A study in the journal Obesity found that patients with COVID-19 admitted to the intensive care unit, as well as those treated with mechanical ventilation, had a greater visceral fat area value, compared with patients hospitalized with COVID-19 not taken to the ICU or treated with ventilation. The findings were based on data from an analysis of six studies encompassing 560 COVID-19 patients.
A study conducted by Mayo Clinic researchers found that antibody-rich convalescent plasma administered to hospitalized adult COVID-19 patients who did not need mechanical ventilation was associated with a lower mortality risk, compared with plasma transfusion with lower antibody concentrations.

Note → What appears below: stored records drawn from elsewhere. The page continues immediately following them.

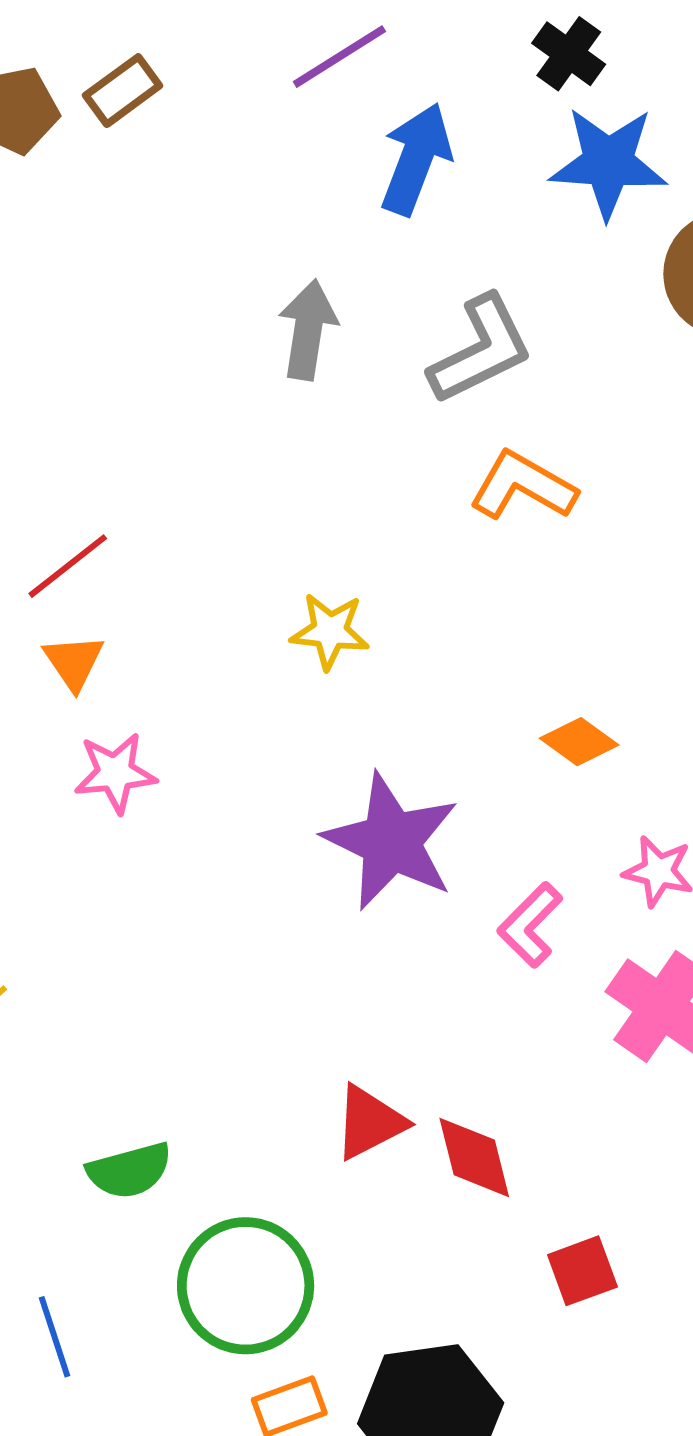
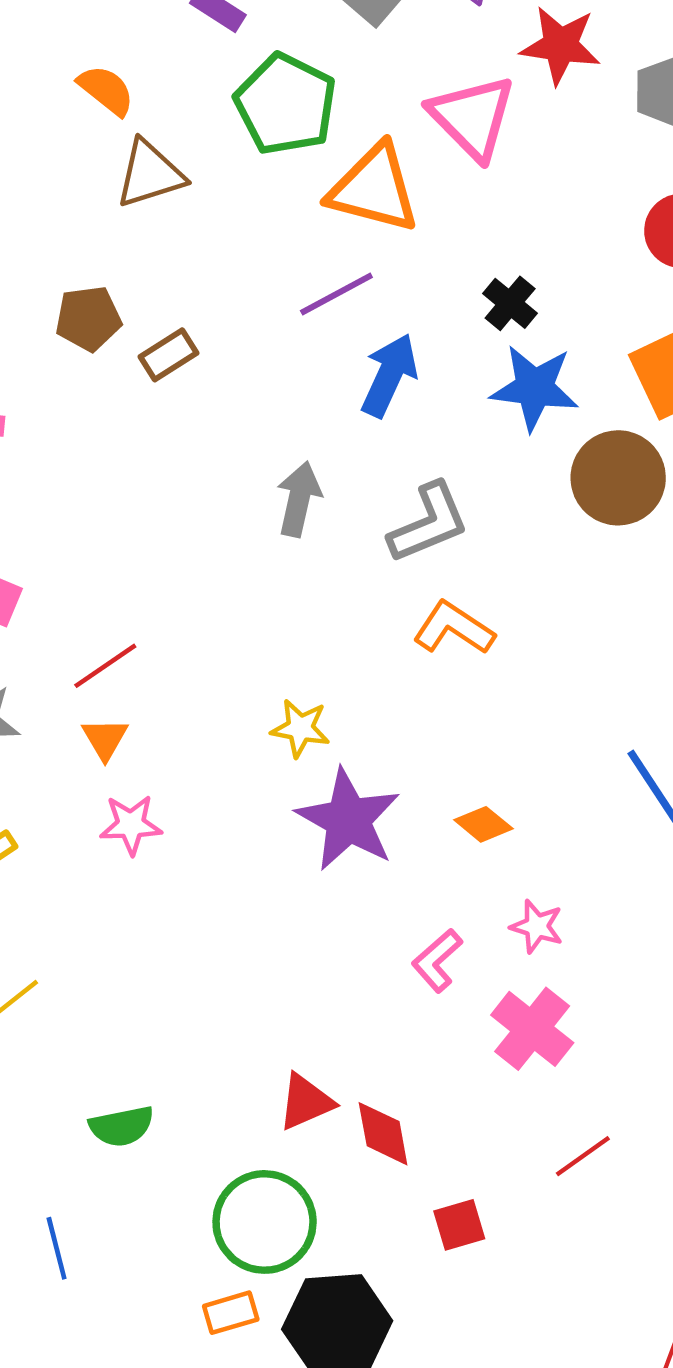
brown rectangle: (123, 91) -> (169, 355), moved
purple star: (391, 842) -> (348, 820), moved
green circle: (246, 1286) -> (265, 1222), moved

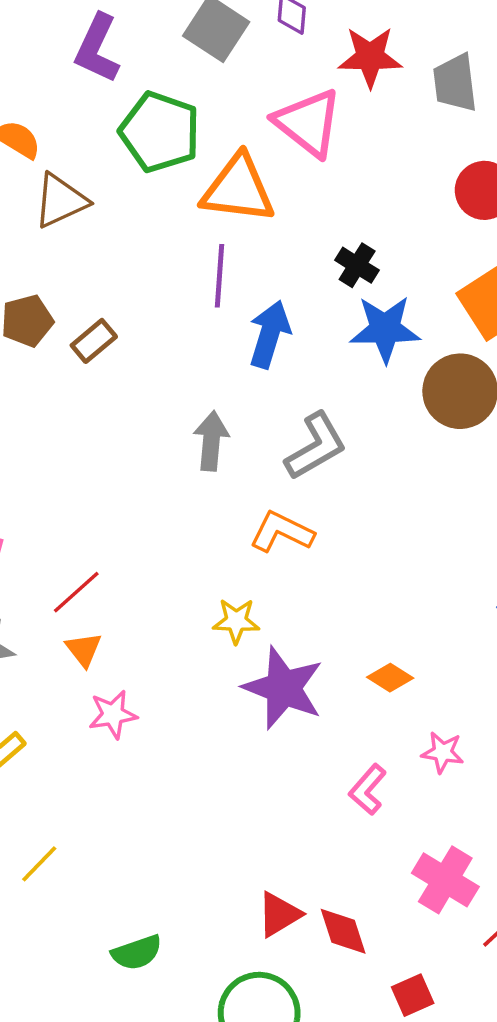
purple line: (336, 294) -> (220, 276), turned -50
orange L-shape: (454, 628) -> (282, 532), moved
pink cross: (532, 1029) -> (445, 880), moved

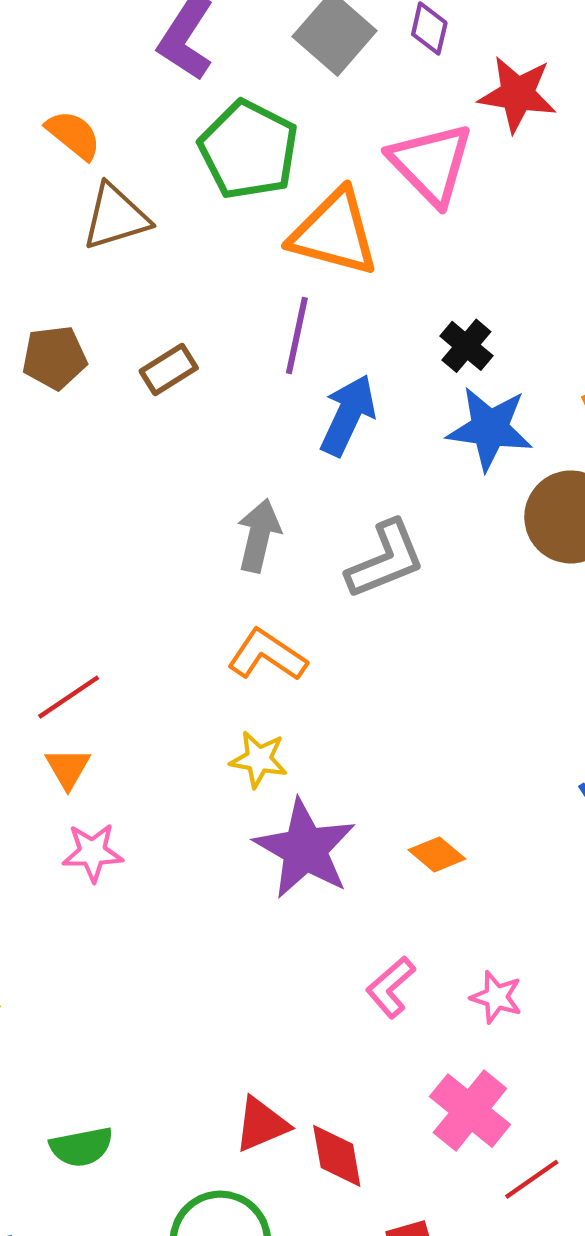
brown rectangle: (94, 341) -> (169, 369), moved
orange L-shape: (282, 532) -> (267, 655), moved
pink star: (443, 752) -> (496, 997), moved

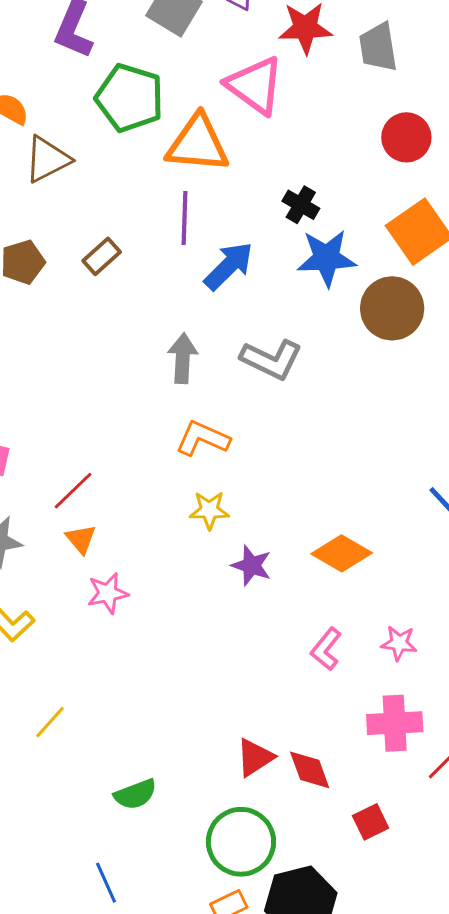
blue arrow: (348, 415) -> (229, 266), turned 30
gray L-shape: (385, 560) -> (271, 359), turned 58
purple star: (305, 849) -> (251, 565), size x0.6
orange diamond: (437, 854) -> (342, 553), size x1.5
pink cross: (470, 1111) -> (395, 723), turned -32

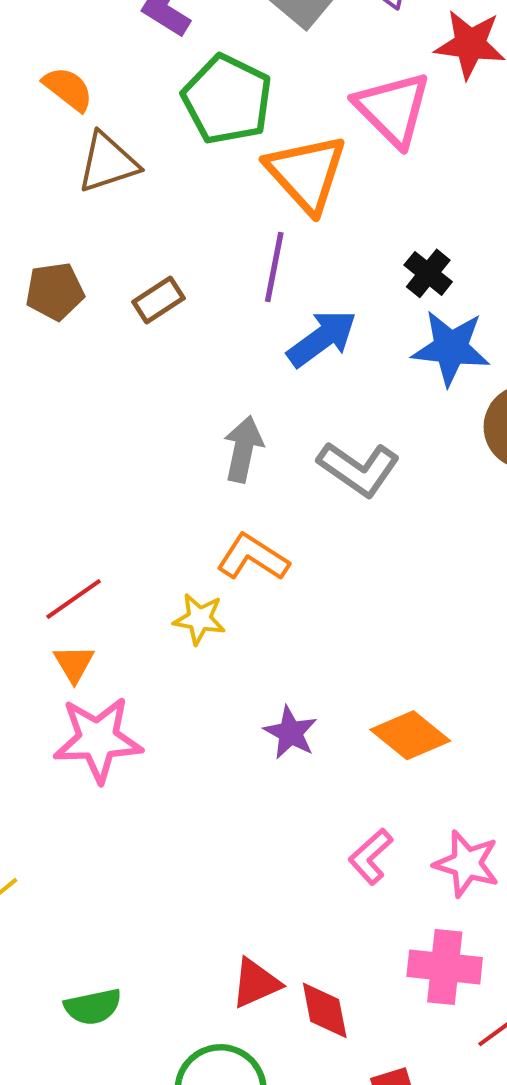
orange triangle: (198, 144) -> (306, 173), turned 34
yellow star: (209, 510) -> (199, 619), moved
pink star: (108, 593) -> (98, 739), size x1.6
pink star: (399, 643) -> (467, 864), size x1.4

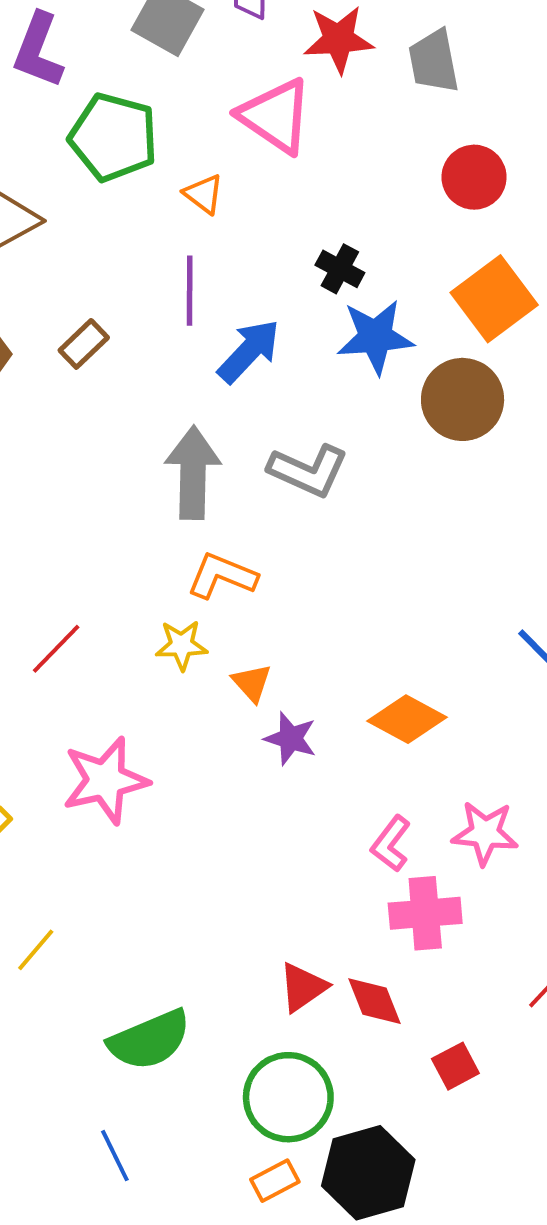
orange triangle: (306, 173) -> (204, 194), size x0.5
gray arrow: (243, 449) -> (193, 473), size x1.4
orange triangle: (74, 664) -> (252, 683), moved
pink cross: (445, 967) -> (425, 913), moved
green semicircle: (93, 1007) -> (149, 1040), size x1.5

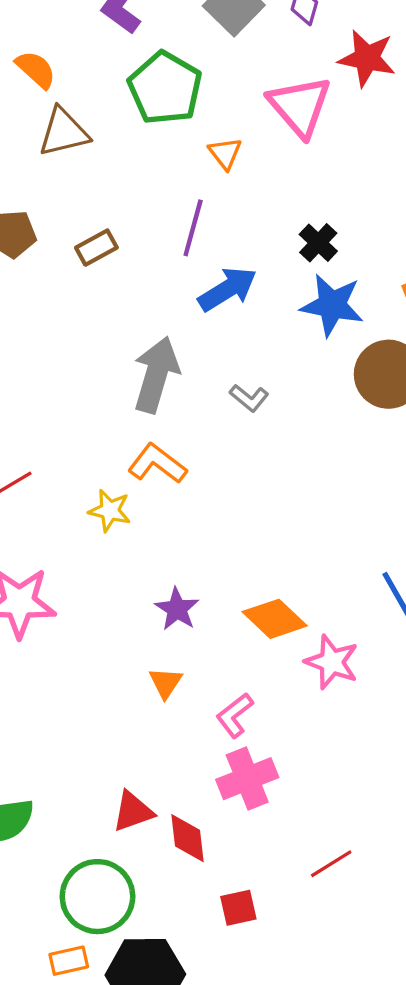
gray L-shape: (308, 471) -> (249, 398), size x0.6
orange triangle: (252, 683) -> (166, 683), moved
pink star: (485, 833) -> (332, 662), moved
pink cross: (425, 913) -> (247, 779), turned -32

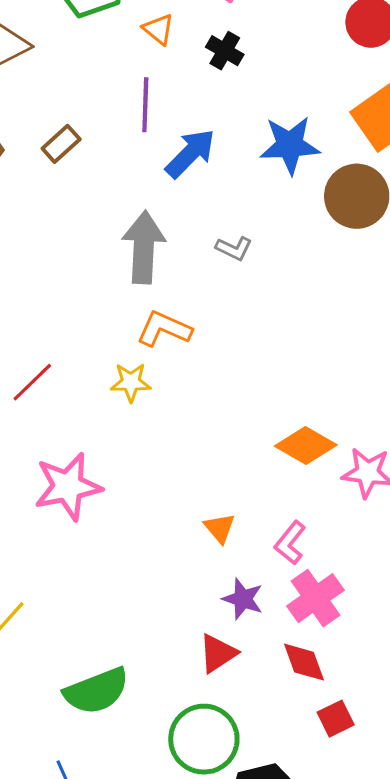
black cross: (318, 243) -> (225, 51), moved
purple star: (177, 609) -> (243, 599), moved
red diamond: (187, 838) -> (304, 662), moved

The findings, published in the New England Journal of Medicine, also showed that convalescent plasma did not alter mortality risk for patients with COVID-19 who were receiving mechanical ventilation.
COVID-19 case data from May 31 through Dec. 12 showed pediatric incidence generally tracked adult rates in the US, according to CDC researchers writing in the Morbidity and Mortality Weekly Report. Overall, 2.5% of all children and adolescents with COVID-19 were hospitalized, 0.8% were admitted to the ICU and less than 0.1% died, researchers reported, while 16.6% of adults were hospitalized, 8.6% had ICU care and 5% died.
Clinical leaders at five Arizona health systems want a meeting with Gov. Doug Ducey because the COVID-19 pandemic has strained their resources almost to the point of rationing. Ducey has said he is happy with current COVID-19 mitigation efforts, but the executives called for additional measures and said if triage is needed they will adopt those standards of care at the same time.
An updated report by the CDC indicates that the total number of COVID-19 vaccines distributed as of Jan. 14 has reached 30,628,175 doses, while the number of first doses administered now stands at 11,148,991.
A survey of parents with infants in a neonatal intensive care units found those with higher incomes and infants with more serious conditions were more likely to enroll in clinical trials, according to a study in JAMA Network Open. Parents who did not participate had less trust in medical research, but parental understanding of the study was not associated with differences in rates of enrollment.